Leaving aside the fact that promotional spots for a film or program do not require classification, it must be understood that any kind of assessment or evaluation of a promotional spot would depend solely on the content of the material used in that promo.  It would thus be unrelated to the content of the material contained in the film or program for which the promo has been produced.  In other words, the rating for the actual program does not necessarily transfer to the promotional spot for that program.

It should also be borne in mind that the broadcaster has the right to promote any program to the diverse audience watching the station at any time during the day, provided that the content of the promotional spot does not cross the line of containing content intended for an adult audience.  Knowing that there may be viewers from across the age and taste continuum, it is, after all, eminently fair that they be appealed to at any pre-Watershed time of day when they might be watching provided that the content of the promotional spot will not offend those other viewers who may be watching at the same time.

Theatrically released films in Canada are rated by provincial film boards, which use a different classification scale from television broadcasters.  That being said, the provincial boards’ ratings for the theatrical movie SkinWalkers ranged from a relatively innocuous 13+ to 14A (innocuous, that is, in terms of its adult-ness, to coin a word).  Scenes from the feature film were then distilled into a rapid-fire, 15-second commercial.  Given that the movie itself did not contain material deemed to be intended exclusively for adults, it is not likely that the commercial for the movie would fall into that category.  The Panel concludes that Global did not violate Article 3.3 in this broadcast of the trailer for SkinWalkers.

Approval By Telecaster

The Panel considers it important to comment on Global’s explanation that the advertisement had been cleared by Telecaster and given a “Mature” designation, particularly because the complainant raised the matter in her reply of August 21.  Telecaster is a self-regulatory organization established to pre-clear commercials.  It is separate from the CBSC and is not recognized by the CRTC as a regulatory body.  The guidelines and designations it uses for commercials do not coincide with those administered by the CBSC.  As the CBSC explained in the aforementioned Seed of Chucky decision, approval by Telecaster does not absolve the broadcaster from making appropriate scheduling choices:

It should also be noted that the fact that Telecaster may have reviewed and cleared the spot for broadcast does not alleviate the responsibility of the broadcaster for airing the commercial at the hour it chose.  […]  In sum, despite the useful role that Telecaster plays in assisting broadcasters in making decisions regarding advertising and promos, it is the broadcaster that makes the ultimate decision and bears the sole responsibility for the scheduling issue.

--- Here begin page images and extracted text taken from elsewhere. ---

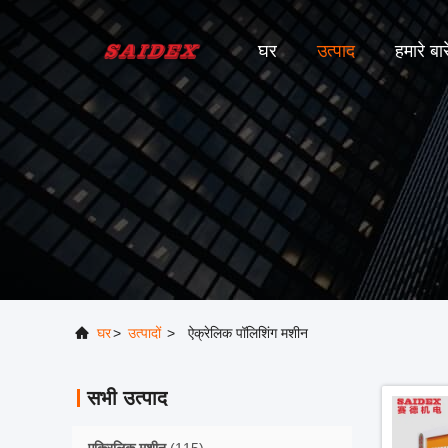
घर
उत्पाद
हमारे बारे
घर
>
उत्पादों
>
ऐक्रेलिक पॉलिशिंग मशीन
सभी उत्पाद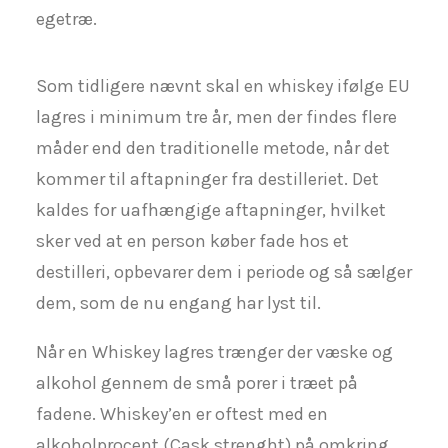
egetræ.
Som tidligere nævnt skal en whiskey ifølge EU
lagres i minimum tre år, men der findes flere
måder end den traditionelle metode, når det
kommer til aftapninger fra destilleriet. Det
kaldes for uafhængige aftapninger, hvilket
sker ved at en person køber fade hos et
destilleri, opbevarer dem i periode og så sælger
dem, som de nu engang har lyst til.
Når en Whiskey lagres trænger der væske og
alkohol gennem de små porer i træet på
fadene. Whiskey’en er oftest med en
alkoholprocent (Cask strenght) på omkring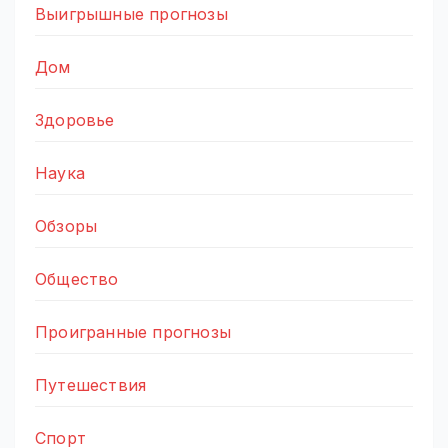
Выигрышные прогнозы
Дом
Здоровье
Наука
Обзоры
Общество
Проигранные прогнозы
Путешествия
Спорт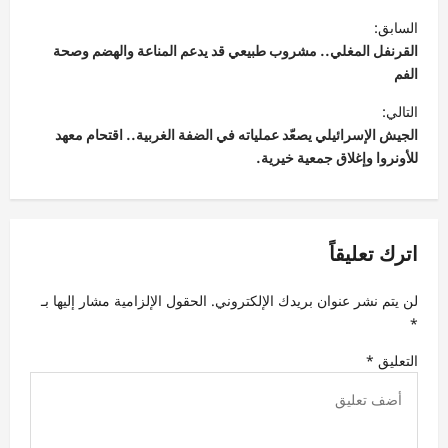
ت
السابق:
ص
القرنفل المغلي.. مشروب طبيعي قد يدعم المناعة والهضم وصحة
فّ
الفم
ح
التالي:
الجيش الإسرائيلي يصعّد عملياته في الضفة الغربية.. اقتحام معهد
ا
للأونروا وإغلاق جمعية خيرية.
ل
م
ق
اترك تعليقاً
ا
ل
لن يتم نشر عنوان بريدك الإلكتروني.
الحقول الإلزامية مشار إليها بـ
ا
*
ت
التعليق
*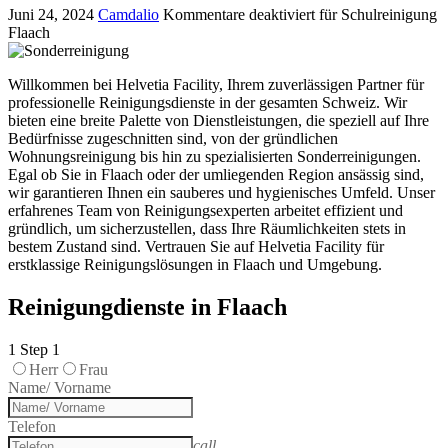
Juni 24, 2024
Camdalio
Kommentare deaktiviert
für Schulreinigung
Flaach
Willkommen bei Helvetia Facility, Ihrem zuverlässigen Partner für
professionelle Reinigungsdienste in der gesamten Schweiz. Wir
bieten eine breite Palette von Dienstleistungen, die speziell auf Ihre
Bedürfnisse zugeschnitten sind, von der gründlichen
Wohnungsreinigung bis hin zu spezialisierten Sonderreinigungen.
Egal ob Sie in Flaach oder der umliegenden Region ansässig sind,
wir garantieren Ihnen ein sauberes und hygienisches Umfeld. Unser
erfahrenes Team von Reinigungsexperten arbeitet effizient und
gründlich, um sicherzustellen, dass Ihre Räumlichkeiten stets in
bestem Zustand sind. Vertrauen Sie auf Helvetia Facility für
erstklassige Reinigungslösungen in Flaach und Umgebung.
Reinigungdienste in Flaach
1
Step 1
Herr
Frau
Name/ Vorname
Telefon
call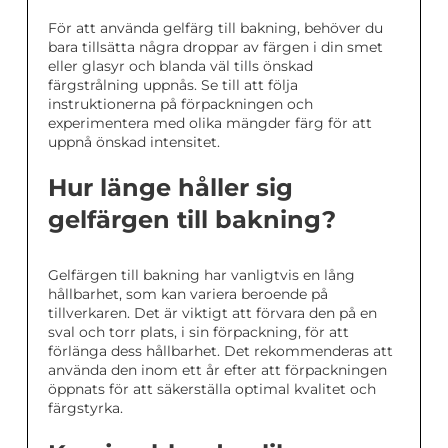
För att använda gelfärg till bakning, behöver du
bara tillsätta några droppar av färgen i din smet
eller glasyr och blanda väl tills önskad
färgstrålning uppnås. Se till att följa
instruktionerna på förpackningen och
experimentera med olika mängder färg för att
uppnå önskad intensitet.
Hur länge håller sig
gelfärgen till bakning?
Gelfärgen till bakning har vanligtvis en lång
hållbarhet, som kan variera beroende på
tillverkaren. Det är viktigt att förvara den på en
sval och torr plats, i sin förpackning, för att
förlänga dess hållbarhet. Det rekommenderas att
använda den inom ett år efter att förpackningen
öppnats för att säkerställa optimal kvalitet och
färgstyrka.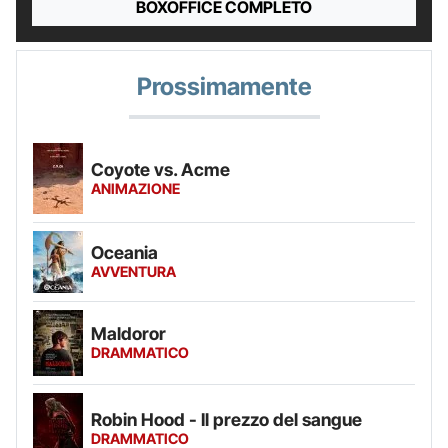
BOXOFFICE COMPLETO
Prossimamente
Coyote vs. Acme
ANIMAZIONE
Oceania
AVVENTURA
Maldoror
DRAMMATICO
Robin Hood - Il prezzo del sangue
DRAMMATICO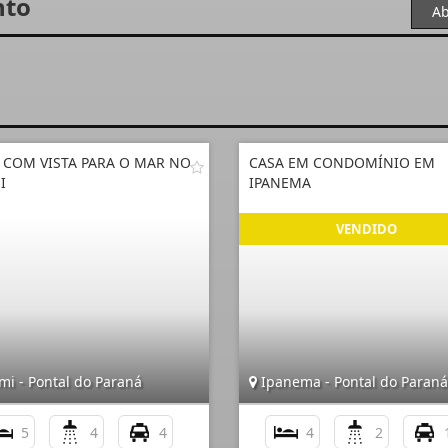
nto
Ab
 COM VISTA PARA O MAR NO
CASA EM CONDOMÍNIO EM
I
IPANEMA
mi - Pontal do Paraná
Ipanema - Pontal do Paraná
5
4
4
4
2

Consequently, although, in the case of the SkinWalkers trailer, the time slot was not problematic, the CBSC reminds broadcasters to use discretion when applying Telecaster pronouncements to its scheduling decisions.  It is essential to ensure that CBSC Codes are also complied with.

Broadcaster Responsiveness

It is a fundamental step in the CBSC’s process that broadcasters respond to complaints about their programming.  While not required to agree with a complainant, broadcasters are expected to respond in a timely and thoughtful manner to those audience members who have taken the time to express their concerns.  In this case, Global provided a substantive letter which outlined its rationale for choosing to broadcast the challenged advertisement.  Global has met its obligations in terms of responsiveness and nothing further is required in this regard on this occasion.

This decision is a public document upon its release by the Canadian Broadcast Standards Council.  It may be reported, announced or read by the station against which the complaint had originally been made; however, in the case of a favourable decision, the station is under no obligation to announce the result.